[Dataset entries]
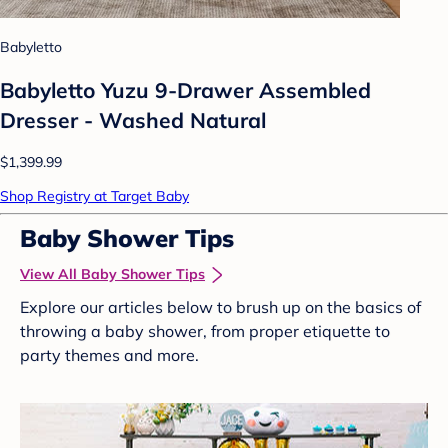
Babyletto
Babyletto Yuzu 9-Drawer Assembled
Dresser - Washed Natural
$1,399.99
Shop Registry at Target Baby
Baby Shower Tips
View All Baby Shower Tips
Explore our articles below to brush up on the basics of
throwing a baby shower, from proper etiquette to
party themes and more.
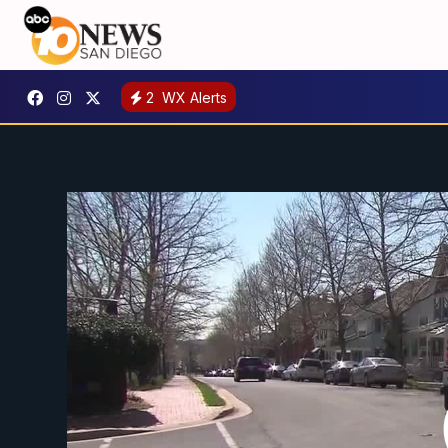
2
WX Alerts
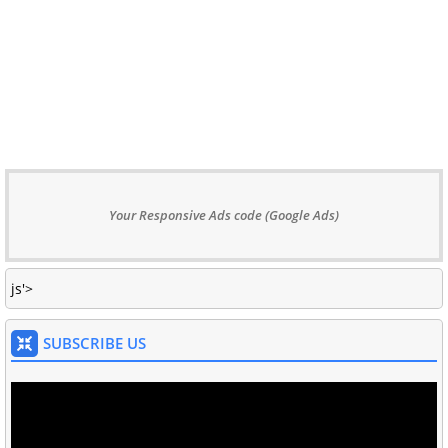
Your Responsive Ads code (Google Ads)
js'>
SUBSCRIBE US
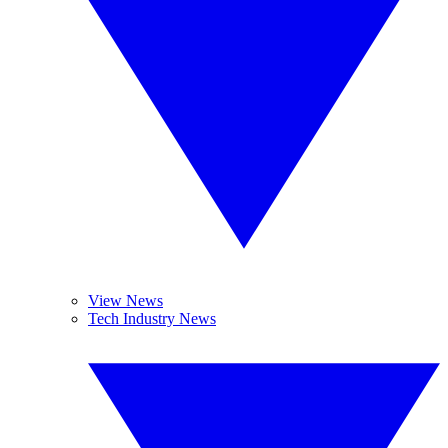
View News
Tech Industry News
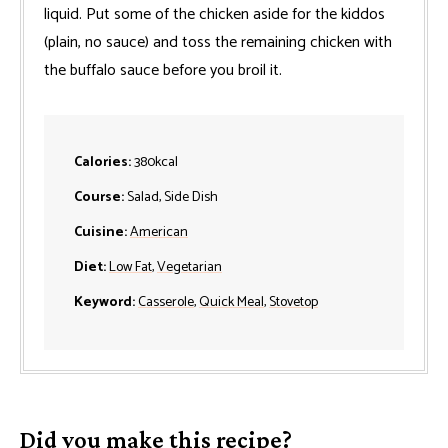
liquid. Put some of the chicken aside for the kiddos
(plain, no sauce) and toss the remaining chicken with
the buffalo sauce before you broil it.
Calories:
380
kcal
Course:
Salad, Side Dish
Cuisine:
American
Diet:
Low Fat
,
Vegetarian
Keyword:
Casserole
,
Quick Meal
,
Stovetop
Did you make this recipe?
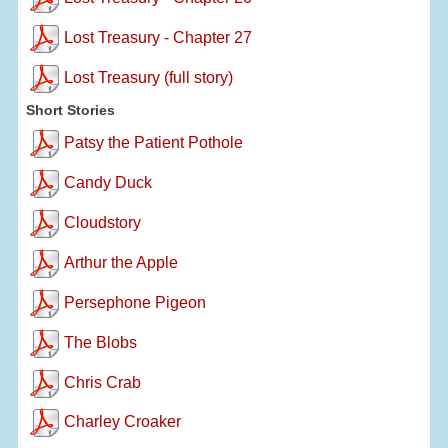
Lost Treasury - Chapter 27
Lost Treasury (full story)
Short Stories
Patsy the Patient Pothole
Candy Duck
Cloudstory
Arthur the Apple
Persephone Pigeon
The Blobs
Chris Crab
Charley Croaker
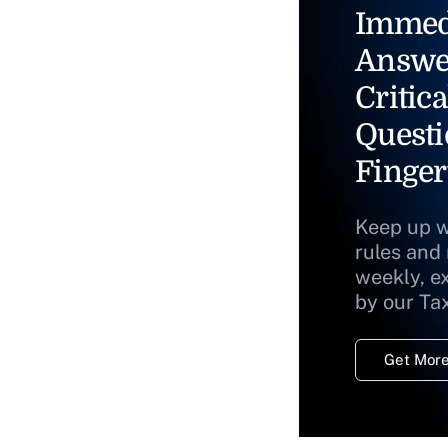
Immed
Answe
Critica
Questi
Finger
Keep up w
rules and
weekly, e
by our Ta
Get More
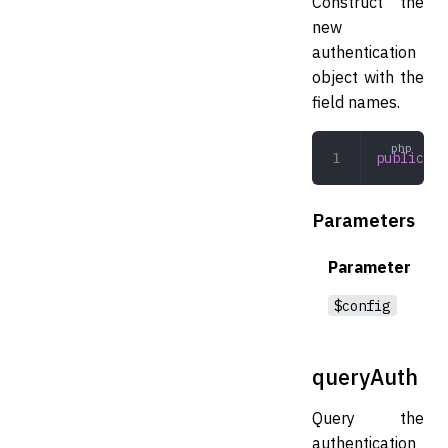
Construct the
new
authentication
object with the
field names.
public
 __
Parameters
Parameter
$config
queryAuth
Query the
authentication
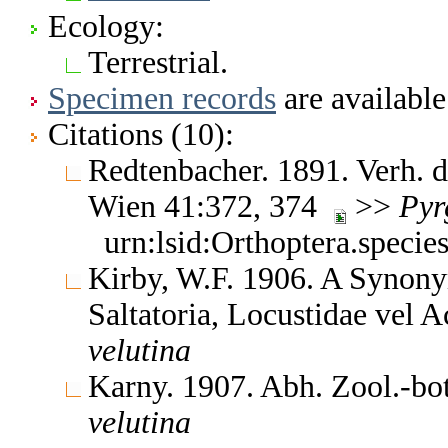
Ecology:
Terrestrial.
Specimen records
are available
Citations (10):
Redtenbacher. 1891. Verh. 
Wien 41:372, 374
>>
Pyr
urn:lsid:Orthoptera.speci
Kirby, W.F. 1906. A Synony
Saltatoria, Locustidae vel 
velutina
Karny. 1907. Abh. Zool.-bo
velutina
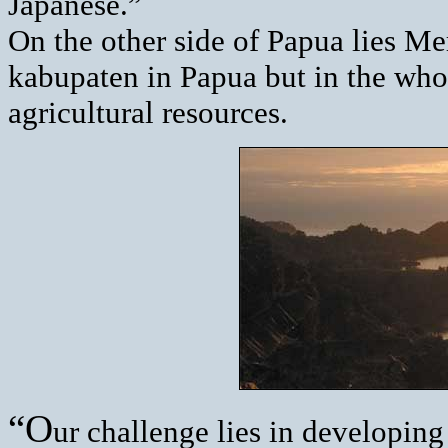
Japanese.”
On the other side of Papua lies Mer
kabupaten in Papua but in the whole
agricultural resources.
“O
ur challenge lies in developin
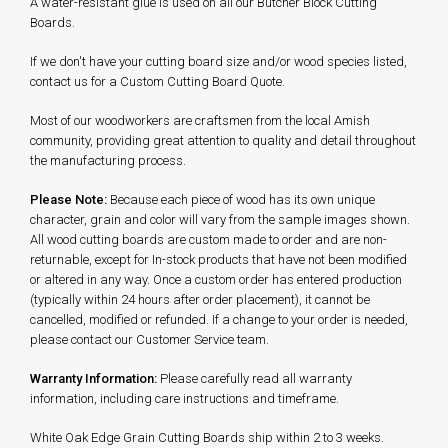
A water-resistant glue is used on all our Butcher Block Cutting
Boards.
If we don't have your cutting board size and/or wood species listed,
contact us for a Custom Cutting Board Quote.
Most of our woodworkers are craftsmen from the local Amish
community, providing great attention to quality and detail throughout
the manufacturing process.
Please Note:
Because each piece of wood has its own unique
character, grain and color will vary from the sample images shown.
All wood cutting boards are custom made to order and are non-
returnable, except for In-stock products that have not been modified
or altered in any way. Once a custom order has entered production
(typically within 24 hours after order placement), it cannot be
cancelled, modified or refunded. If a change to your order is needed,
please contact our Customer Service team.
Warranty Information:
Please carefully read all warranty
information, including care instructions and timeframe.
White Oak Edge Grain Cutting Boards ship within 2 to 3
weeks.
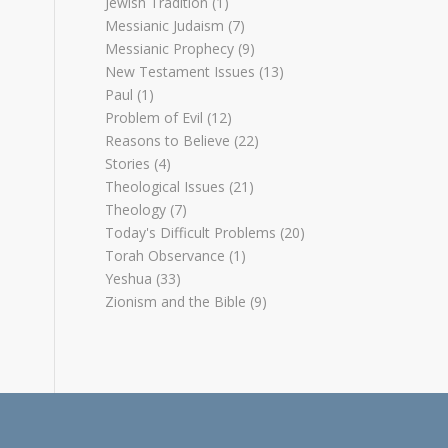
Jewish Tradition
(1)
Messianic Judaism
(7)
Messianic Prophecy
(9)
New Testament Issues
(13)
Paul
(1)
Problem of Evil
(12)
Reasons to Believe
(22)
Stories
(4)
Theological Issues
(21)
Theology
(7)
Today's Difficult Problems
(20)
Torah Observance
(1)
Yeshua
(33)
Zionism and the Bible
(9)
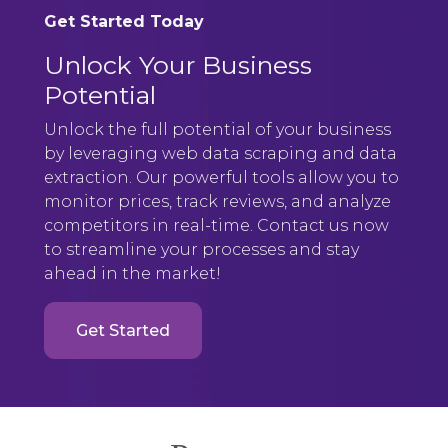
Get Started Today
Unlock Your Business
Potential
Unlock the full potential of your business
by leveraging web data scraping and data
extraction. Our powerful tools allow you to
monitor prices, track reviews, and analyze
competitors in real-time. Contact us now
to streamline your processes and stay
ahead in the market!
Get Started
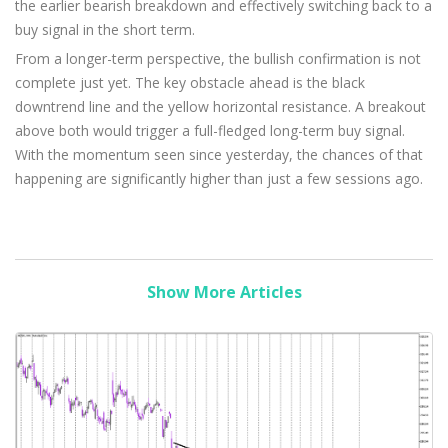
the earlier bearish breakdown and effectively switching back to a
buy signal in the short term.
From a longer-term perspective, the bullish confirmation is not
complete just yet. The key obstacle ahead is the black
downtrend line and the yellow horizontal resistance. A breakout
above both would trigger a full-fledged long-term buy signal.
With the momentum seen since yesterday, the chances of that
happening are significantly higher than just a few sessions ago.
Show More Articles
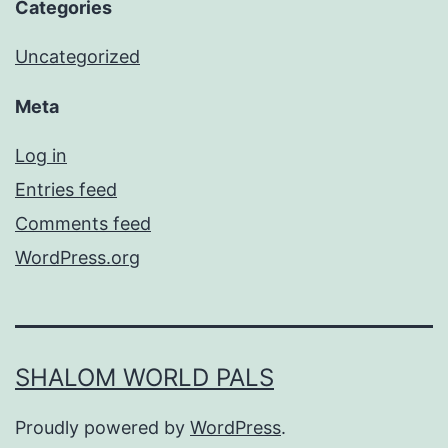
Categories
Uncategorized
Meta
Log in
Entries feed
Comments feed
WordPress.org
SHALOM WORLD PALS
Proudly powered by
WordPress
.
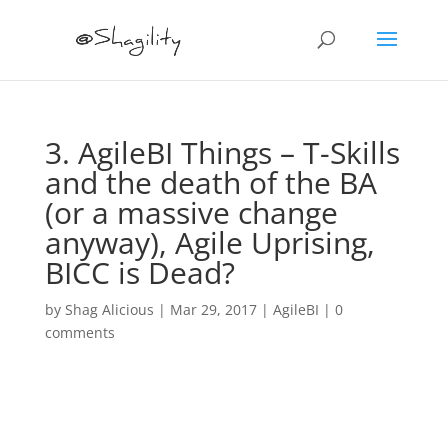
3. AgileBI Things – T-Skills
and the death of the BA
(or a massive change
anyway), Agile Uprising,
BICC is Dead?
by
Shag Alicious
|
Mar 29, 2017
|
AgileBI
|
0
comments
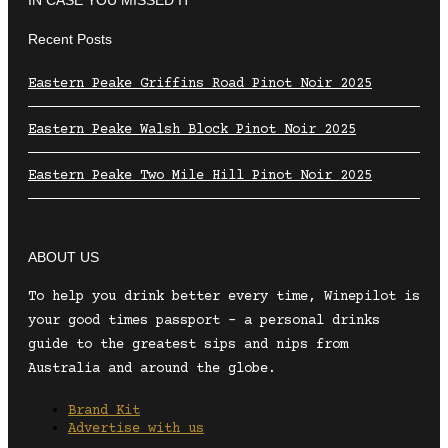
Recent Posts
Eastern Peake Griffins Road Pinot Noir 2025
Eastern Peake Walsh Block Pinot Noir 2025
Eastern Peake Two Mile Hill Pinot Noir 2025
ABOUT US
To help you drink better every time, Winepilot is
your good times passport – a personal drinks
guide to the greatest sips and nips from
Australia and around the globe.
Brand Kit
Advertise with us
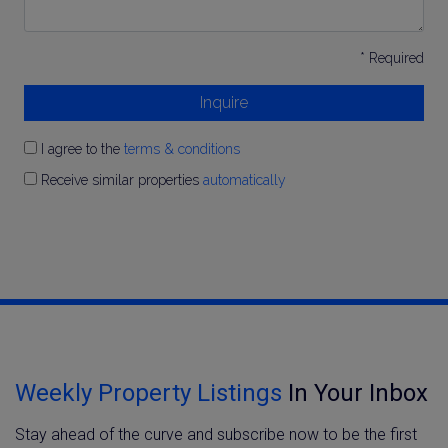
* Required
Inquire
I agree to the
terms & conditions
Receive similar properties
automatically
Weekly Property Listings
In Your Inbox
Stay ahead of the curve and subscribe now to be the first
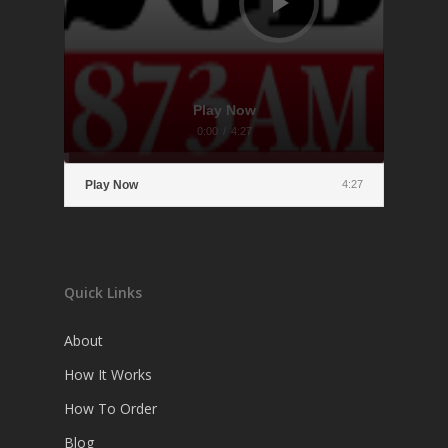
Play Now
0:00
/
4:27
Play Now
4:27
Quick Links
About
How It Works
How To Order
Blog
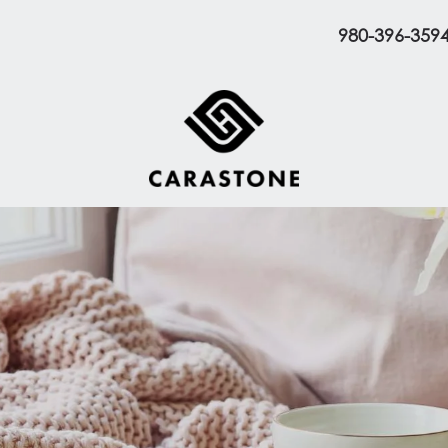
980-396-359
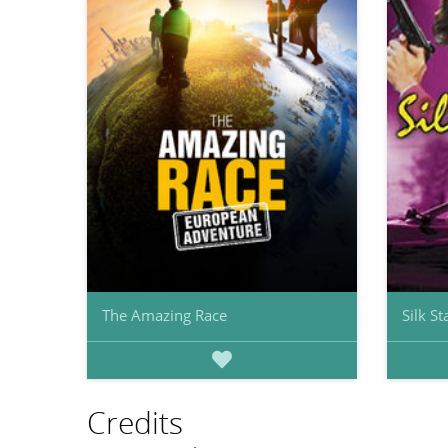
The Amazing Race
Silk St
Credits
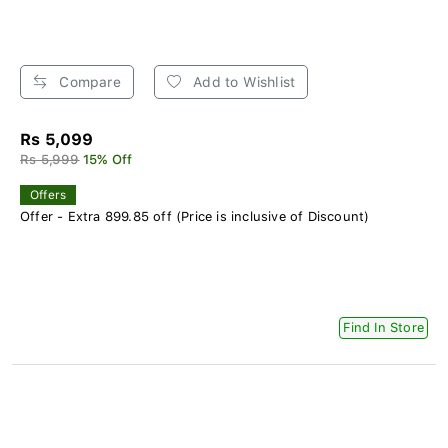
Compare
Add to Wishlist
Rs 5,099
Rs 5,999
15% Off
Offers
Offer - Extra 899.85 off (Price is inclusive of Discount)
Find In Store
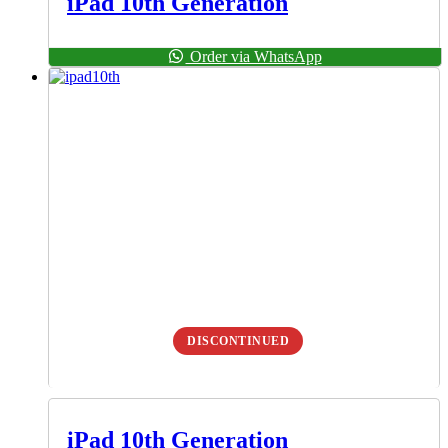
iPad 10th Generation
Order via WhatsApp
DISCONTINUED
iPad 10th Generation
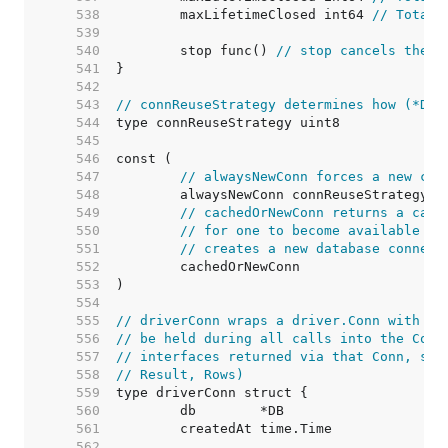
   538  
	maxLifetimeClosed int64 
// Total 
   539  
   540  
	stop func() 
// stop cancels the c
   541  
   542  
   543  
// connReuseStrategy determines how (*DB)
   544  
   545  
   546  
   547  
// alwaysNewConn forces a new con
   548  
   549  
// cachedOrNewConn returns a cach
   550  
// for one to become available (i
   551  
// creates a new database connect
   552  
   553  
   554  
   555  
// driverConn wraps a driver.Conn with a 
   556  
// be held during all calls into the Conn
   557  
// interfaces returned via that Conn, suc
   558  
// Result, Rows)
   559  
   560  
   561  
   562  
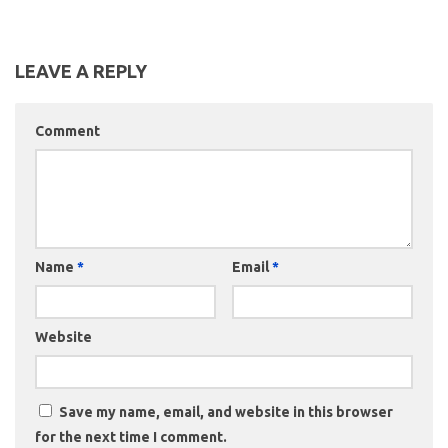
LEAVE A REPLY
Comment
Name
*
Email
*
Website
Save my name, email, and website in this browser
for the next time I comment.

• Problem description: Copy each line of the records that has "Block" in it.

• Solution to the exercise:
A water-resistant glue is used on all our Butcher Block Cutting
Eastern Peake Walsh Block Pinot Noir 2025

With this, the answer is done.